Your objective:
Repeat the records exactly, with one exception: no images.

Input:
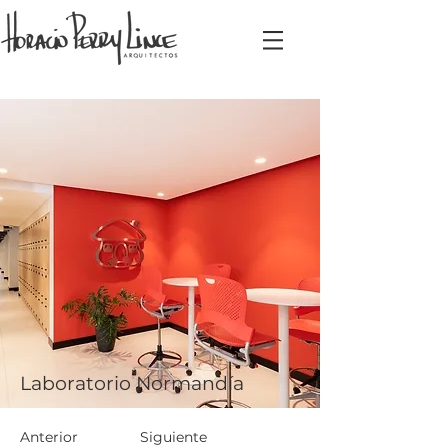
Laboratorio Normandía
Anterior
Siguiente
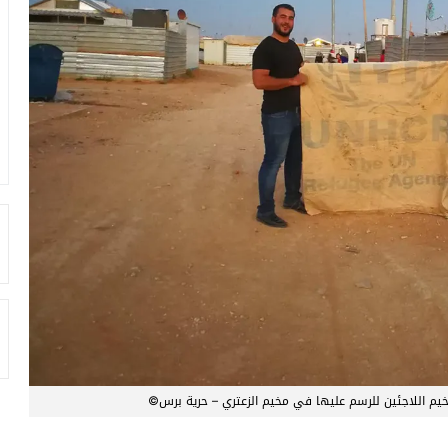
 اللاجئين للرسم عليها في مخيم الزعتري – حرية برس©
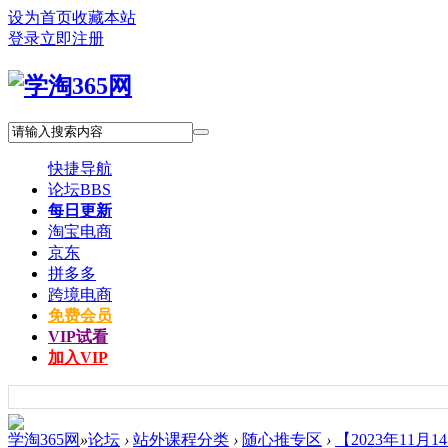
设为首页
收藏本站
登录
立即注册
快捷导航
论坛
BBS
每日更新
淘宝电商
京东
拼多多
跨境电商
免费会员
VIP试看
加入VIP
学淘365网
»
论坛
›
站外课程分类
›
随心推专区
›
【2023年11月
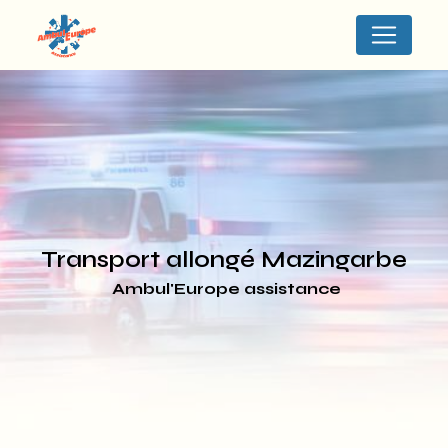
Panneau de gestion des cookies
transport allongé Mazingarbe
Ambul'Europe assistance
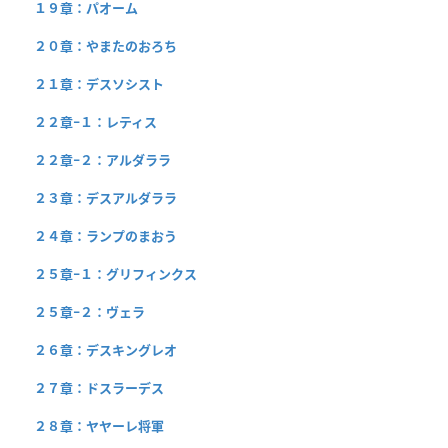
１９章：パオーム
２０章：やまたのおろち
２１章：デスソシスト
２２章−１：レティス
２２章−２：アルダララ
２３章：デスアルダララ
２４章：ランプのまおう
２５章−１：グリフィンクス
２５章−２：ヴェラ
２６章：デスキングレオ
２７章：ドスラーデス
２８章：ヤヤーレ将軍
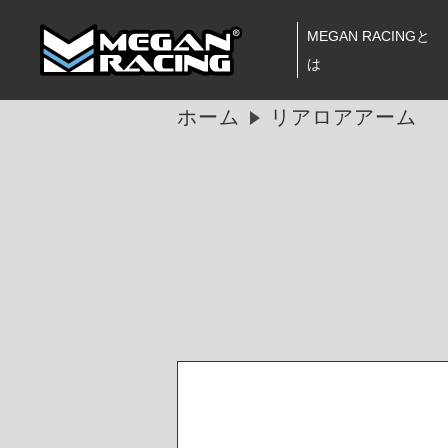
MEGAN RACINGと
は
ホーム
リアロアアーム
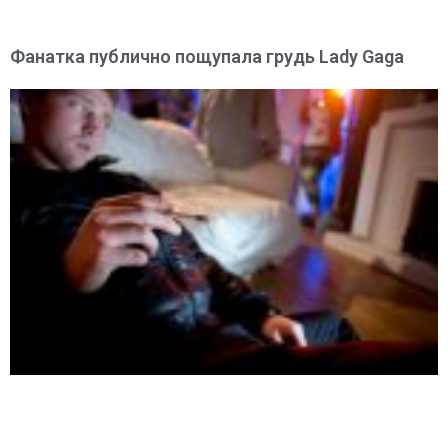
Фанатка публично пощупала грудь Lady Gaga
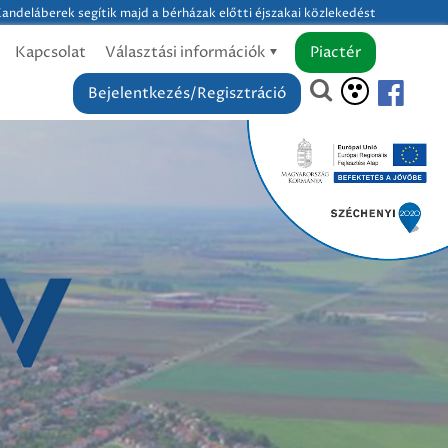
andeláberek segítik majd a bérházak előtti éjszakai közlekedést
Kapcsolat
Választási információk
Piactér
Bejelentkezés/Regisztráció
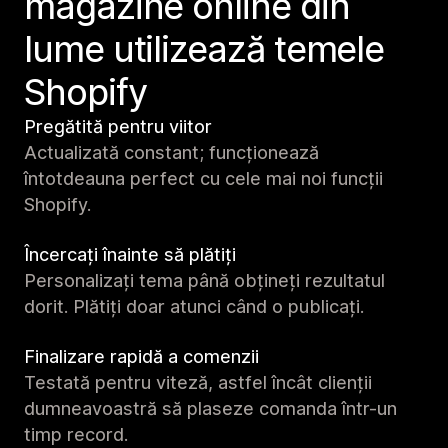
magazine online din
lume utilizează temele
Shopify
Pregătită pentru viitor
Actualizată constant; funcționează
întotdeauna perfect cu cele mai noi funcții
Shopify.
Încercați înainte să plătiți
Personalizați tema până obțineți rezultatul
dorit. Plătiți doar atunci când o publicați.
Finalizare rapidă a comenzii
Testată pentru viteză, astfel încât clienții
dumneavoastră să plaseze comanda într-un
timp record.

Solved problem:
Laboratorio Normandía
Anterior
Siguiente
 اللاجئين للرسم عليها في مخيم الزعتري – حرية برس©
设为首页
收藏本站
登录
立即注册
快捷导航
论坛
BBS
每日更新
淘宝电商
京东
拼多多
跨境电商
免费会员
VIP试看
加入VIP
学淘365网
»
论坛
›
站外课程分类
›
随心推专区
›
【2023年11月
Panneau de gestion des cookies
transport allongé Mazingarbe
Ambul'Europe assistance
１９章：パオーム
２０章：やまたのおろち
２１章：デスソシスト
２２章−１：レティス
２２章−２：アルダララ
２３章：デスアルダララ
２４章：ランプのまおう
２５章−１：グリフィンクス
２５章−２：ヴェラ
２６章：デスキングレオ
２７章：ドスラーデス
２８章：ヤヤーレ将軍
MEGAN RACINGと
は
ホーム
リアロアアーム
Фанатка публично пощупала грудь Lady Gaga
andeláberek segítik majd a bérházak előtti éjszakai közlekedést
Kapcsolat
Választási információk
Piactér
Bejelentkezés/Regisztráció
magazine online din
lume utilizează temele
Shopify
Pregătită pentru viitor
Actualizată constant; funcționează
întotdeauna perfect cu cele mai noi funcții
Shopify.
Încercați înainte să plătiți
Personalizați tema până obțineți rezultatul
dorit. Plătiți doar atunci când o publicați.
Finalizare rapidă a comenzii
Testată pentru viteză, astfel încât clienții
dumneavoastră să plaseze comanda într-un
timp record.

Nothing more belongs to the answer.